Parental Binge Drinking and Offspring’s High School Non-completion: A Prospective Hunt Survey and Educational Registry Study
Abstract
Background
Alcohol-use disorders (AUD) in parents are associated with adverse outcomes in offspring. It is less known whether other forms of parental alcohol use such as binge alcohol use may also be a risk factor for offspring’s outcomes – specifically, high school non-completion.
Methods
These questions were examined in a sample of 3101 offspring (Mage = 16.1 , SD = 1.68; 49.5% girls) from 2510, two-parent families who participated in the Nord-Trøndelag Health Study in Norway (HUNT3; Young-HUNT3) in 2006–08 and were followed-up through the National Education Database (NUDB) until 2014.
Associations between maternal and paternal binge alcohol use patterns as reported in HUNT during offspring’s adolescence and offspring’s subsequent high school completion were examined using logistic regression models while accounting for a comprehensive set of socio-demographic, parental, and offspring characteristics as assessed at HUNT baseline.

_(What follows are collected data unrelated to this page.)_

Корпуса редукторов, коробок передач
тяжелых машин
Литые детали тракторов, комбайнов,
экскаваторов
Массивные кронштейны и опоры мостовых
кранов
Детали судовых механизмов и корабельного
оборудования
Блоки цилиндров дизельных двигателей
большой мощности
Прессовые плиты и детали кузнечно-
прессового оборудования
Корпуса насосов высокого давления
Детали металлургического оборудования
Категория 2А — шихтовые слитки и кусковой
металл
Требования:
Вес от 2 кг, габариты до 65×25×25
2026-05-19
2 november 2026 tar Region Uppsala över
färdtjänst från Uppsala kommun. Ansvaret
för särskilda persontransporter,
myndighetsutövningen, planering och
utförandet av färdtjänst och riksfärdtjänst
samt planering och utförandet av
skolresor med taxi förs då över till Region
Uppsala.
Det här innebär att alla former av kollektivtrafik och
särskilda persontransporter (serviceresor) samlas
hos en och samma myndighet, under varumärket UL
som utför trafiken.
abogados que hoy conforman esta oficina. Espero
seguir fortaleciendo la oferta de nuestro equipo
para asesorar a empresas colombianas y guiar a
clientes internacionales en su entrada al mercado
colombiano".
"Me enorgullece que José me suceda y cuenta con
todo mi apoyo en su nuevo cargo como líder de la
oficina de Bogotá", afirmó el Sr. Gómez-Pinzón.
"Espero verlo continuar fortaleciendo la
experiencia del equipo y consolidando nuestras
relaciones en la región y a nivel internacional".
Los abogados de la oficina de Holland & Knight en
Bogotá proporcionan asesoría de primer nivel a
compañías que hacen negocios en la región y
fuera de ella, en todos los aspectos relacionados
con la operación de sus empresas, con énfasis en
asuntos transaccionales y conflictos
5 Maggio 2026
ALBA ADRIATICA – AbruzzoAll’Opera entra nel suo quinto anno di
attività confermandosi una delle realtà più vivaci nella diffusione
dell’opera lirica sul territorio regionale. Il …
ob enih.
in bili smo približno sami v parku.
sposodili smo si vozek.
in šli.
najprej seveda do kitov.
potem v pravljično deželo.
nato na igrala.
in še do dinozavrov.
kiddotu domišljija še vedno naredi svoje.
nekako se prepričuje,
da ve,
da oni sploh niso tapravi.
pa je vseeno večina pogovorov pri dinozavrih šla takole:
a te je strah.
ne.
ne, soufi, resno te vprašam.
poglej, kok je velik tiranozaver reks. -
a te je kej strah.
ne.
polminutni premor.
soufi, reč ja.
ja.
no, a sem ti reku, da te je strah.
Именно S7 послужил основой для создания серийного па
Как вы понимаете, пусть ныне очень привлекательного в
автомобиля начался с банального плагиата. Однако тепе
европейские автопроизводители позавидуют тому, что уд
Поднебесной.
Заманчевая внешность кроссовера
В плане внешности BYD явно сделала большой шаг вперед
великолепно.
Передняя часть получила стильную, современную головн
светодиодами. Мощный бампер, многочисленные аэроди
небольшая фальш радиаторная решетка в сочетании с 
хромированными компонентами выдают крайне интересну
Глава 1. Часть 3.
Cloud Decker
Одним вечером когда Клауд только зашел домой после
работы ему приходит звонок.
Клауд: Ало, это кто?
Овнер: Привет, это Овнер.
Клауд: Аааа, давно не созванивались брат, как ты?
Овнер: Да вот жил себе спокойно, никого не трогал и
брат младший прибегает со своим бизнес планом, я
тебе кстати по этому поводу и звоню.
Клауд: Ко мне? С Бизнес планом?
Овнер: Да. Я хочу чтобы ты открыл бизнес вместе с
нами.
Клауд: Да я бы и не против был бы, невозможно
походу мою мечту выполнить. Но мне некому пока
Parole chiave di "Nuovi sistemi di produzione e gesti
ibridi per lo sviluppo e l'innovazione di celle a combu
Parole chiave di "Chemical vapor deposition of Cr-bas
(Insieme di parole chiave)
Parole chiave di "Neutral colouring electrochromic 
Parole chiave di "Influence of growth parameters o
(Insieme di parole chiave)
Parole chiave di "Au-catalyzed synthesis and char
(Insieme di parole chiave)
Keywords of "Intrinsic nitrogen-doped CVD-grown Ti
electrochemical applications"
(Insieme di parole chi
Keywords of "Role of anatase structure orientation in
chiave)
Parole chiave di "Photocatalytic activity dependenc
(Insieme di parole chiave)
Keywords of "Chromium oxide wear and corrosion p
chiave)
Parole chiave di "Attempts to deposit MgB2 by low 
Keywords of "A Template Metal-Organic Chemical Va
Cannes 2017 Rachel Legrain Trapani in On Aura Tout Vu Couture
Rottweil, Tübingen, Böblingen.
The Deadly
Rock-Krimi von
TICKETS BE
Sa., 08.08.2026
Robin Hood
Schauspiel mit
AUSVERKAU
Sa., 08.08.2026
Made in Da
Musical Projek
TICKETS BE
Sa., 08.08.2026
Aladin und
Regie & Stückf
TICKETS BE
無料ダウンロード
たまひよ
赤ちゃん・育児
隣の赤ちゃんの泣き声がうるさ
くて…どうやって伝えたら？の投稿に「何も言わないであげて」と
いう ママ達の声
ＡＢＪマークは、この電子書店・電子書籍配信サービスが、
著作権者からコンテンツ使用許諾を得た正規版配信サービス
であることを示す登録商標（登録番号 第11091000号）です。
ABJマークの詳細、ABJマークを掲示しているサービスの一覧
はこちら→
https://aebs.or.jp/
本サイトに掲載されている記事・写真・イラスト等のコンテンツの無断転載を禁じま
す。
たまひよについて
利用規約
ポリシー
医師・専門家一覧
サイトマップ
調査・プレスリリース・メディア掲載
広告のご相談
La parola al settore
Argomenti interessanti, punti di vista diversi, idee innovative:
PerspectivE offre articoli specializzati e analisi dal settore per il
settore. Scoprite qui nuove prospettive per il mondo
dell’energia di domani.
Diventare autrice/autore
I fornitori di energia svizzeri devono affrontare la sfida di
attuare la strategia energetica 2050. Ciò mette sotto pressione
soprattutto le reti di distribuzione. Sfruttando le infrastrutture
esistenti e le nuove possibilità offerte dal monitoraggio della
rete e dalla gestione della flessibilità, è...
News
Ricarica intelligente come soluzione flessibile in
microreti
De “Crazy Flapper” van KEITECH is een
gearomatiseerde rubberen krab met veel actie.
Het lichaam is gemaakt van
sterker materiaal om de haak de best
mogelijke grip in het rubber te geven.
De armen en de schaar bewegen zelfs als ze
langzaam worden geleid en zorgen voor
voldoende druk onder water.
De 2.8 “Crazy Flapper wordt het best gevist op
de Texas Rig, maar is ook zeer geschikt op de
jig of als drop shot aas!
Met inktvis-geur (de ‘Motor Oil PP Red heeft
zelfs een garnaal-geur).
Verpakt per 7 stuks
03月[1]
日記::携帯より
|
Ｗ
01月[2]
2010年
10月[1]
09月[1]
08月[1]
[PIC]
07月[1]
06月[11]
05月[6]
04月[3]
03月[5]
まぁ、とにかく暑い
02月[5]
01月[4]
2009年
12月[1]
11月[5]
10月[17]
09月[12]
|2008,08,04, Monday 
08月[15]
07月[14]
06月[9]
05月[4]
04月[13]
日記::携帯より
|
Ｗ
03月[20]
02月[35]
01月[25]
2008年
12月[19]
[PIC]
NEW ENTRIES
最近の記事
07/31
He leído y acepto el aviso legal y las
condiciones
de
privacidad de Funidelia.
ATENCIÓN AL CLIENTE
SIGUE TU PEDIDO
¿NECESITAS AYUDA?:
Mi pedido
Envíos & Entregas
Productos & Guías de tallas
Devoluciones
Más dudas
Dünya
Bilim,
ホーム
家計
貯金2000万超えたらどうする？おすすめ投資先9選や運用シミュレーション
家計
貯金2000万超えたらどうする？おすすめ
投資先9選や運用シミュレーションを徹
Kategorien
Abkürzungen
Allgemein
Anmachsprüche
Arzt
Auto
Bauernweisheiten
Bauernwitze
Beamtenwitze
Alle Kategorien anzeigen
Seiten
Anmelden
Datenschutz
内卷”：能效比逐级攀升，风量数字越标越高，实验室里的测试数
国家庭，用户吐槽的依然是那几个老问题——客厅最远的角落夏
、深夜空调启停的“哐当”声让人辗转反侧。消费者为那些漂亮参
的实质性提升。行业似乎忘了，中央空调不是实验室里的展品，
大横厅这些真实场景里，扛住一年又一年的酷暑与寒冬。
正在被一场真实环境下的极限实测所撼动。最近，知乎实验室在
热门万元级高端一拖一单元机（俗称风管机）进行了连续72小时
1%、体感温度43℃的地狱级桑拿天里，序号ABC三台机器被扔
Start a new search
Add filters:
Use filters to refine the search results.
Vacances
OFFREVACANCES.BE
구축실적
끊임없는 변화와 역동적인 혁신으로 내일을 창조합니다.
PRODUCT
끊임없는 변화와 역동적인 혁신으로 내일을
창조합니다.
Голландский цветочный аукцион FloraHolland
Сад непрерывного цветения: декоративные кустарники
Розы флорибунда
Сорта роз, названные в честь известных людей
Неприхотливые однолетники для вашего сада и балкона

Effect modifications of these putative associations by offspring characteristics were also explored.
Findings
Approximately 1 in 6 offspring (13.6% girls, 21.1% boys) failed to graduate high school within the officially designated time period, while roughly 1 in 5 mothers (20.4%) and 1 in 2 fathers (51.2%) reported any binge alcohol use. Weekly or more frequent binge alcohol use in fathers was prospectively associated with more than doubled odds of high school non-completion in offspring; OR = 2.23, 95% CI = 1.50–3.31. This effect remained substantively identical after adjustment for all covariates (aOR = 2.20, 95% CI = 1.38–3.50) and uniform across offspring characteristics such as gender, academic orientation and performance, anxiety and depression, typical alcohol consumption, and witnessing parental intoxication as assessed at HUNT baseline.
Conclusions
Weekly or more frequent binge alcohol use in fathers negatively affected high school graduation prospects in their offspring.